Our exposure to the Southern States has been confined to battlefield tours and a “just passin’ through” glimpse of the landscape through the windshield of a rental car or, at best, a grits and cornbread luncheon with locals discovered at a crowded roadside diner.
That said, we’ve always enjoyed our time in the South as well as stories with a Southern theme, such as this week’s ScreenShots pick: “Places In The Heart.”
Set during the Great Depression in Texas, the 1984 film tracks the life of Edna Spalding, a young mother forced to take the helm of her farm and family after the shooting death of her Sheriff husband.
Edna (Sally Field) is backed by a supporting cast including Ed Harris, Lindsay Crouse, Ray Baker, Amy Madigan, Danny Glover, John Malkovich, Terry O’Quinn and Jerry Haynes – all of whom come together to paint a vivid picture of life and times in a small American town during a period when everyone has nothing and the Dust Bowl is claiming farms throughout the Southwest.
Their lives play out in a town called Waxahachie. It’s 1935 and the prejudices that existed in that time are drawn into focus when Edna’s husband Royce is called on to stop a happily drunk black teenager, Wylie, firing a pistol in the town rail yard. Wylie’s gun clicks on an empty chamber and he turns to address the Sheriff, thinking the gun is empty but loosing a shot that strikes Royce, killing him.
Vengeful townsmen return Royce’s body to his widow, Edna, and their children, Frank and Possum – a truckload of vigilantes dragging Wylie’s battered body behind them. Later, Wylie’s relatives take his body down from where it was left hanging in a tree and both men are buried in different graveyards on the same day.
On her own, with bills to pay and mouths to feed, Edna turns to her sister, Margaret, who helps with funeral expenses but doesn’t have the money for much more. A transient handyman named Moses “Moze” Hadner (Glover) appears at her door the night of the funeral, asking for work. Moze offers to plant cotton on her 30 acres, citing his experience as a sharecropper and offering to share in any profits but Edna, unmoved, feeds him and sends him on his way. The next morning, she finds him chopping wood in her yard and makes him breakfast, Moze seizing the opportunity to steal some silver spoons.
Deputies stop Moze and find the spoons, bringing him back to the Spalding farm for adjudication. With Moze’s fate hanging in the balance Edna says she has hired him and gave him permission to take the spoons. We learn that the bank holds the note on the family farm, and the price of cotton – its only crop – is plummeting.

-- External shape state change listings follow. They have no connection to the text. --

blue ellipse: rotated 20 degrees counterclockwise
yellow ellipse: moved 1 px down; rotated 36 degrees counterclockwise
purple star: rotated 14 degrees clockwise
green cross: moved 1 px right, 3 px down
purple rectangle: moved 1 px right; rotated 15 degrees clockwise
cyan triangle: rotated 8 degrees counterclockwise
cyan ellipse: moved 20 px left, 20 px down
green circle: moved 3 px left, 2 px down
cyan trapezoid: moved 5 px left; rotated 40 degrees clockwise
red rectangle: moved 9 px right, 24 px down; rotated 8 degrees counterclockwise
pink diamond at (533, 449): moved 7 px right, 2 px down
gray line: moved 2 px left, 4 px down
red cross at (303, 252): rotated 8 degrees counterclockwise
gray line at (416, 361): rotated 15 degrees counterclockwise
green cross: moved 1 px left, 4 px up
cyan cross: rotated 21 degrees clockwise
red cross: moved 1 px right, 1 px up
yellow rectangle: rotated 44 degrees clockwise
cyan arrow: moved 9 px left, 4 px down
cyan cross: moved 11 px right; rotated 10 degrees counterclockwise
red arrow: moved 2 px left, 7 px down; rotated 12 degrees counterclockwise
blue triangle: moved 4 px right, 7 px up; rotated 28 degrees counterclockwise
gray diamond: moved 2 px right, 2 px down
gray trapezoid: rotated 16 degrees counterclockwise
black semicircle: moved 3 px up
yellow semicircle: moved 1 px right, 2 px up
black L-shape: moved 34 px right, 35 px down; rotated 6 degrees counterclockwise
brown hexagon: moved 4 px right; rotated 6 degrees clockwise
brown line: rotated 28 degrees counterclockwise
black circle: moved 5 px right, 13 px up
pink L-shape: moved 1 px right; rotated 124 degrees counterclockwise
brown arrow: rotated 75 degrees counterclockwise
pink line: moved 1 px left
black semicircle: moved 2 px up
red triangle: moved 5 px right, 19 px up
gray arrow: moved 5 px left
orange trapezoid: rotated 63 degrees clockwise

The local banker, Albert Denby (Lane Smith), insists she needs to sell the farm to make good on the note and, peeved that she is taking the advice of a black man and refuses to sell to him, forces her to take his war-blinded brother-in-law, Will (Malkovich), as a paid lodger.
We’ll leave the rest of the yarn to you, small characters with big problems dropping in and out, the pacing of life in a small town beating time for the way things play out, so slow you can almost feel the heat coming off the fields and hear the buzz of the “dog-day” cicadas.
Places in the Heart was released in 1984 to critical and commercial success. Reviewers praised its screenplay, direction and performances of the cast (particularly Field, Malkovich and Crouse), with the film grossing $34.9 million against a $9.5 million budget. It garnered seven nominations at the 57th Academy Awards including Best Picture and won two: Best Actress (for Field), and Best Original Screenplay.
We liked the ending, which some have criticized as overly religious, but which we thought wrapped in neatly with portrayal of life in a small Texas town.
The movie is currently streaming on most services.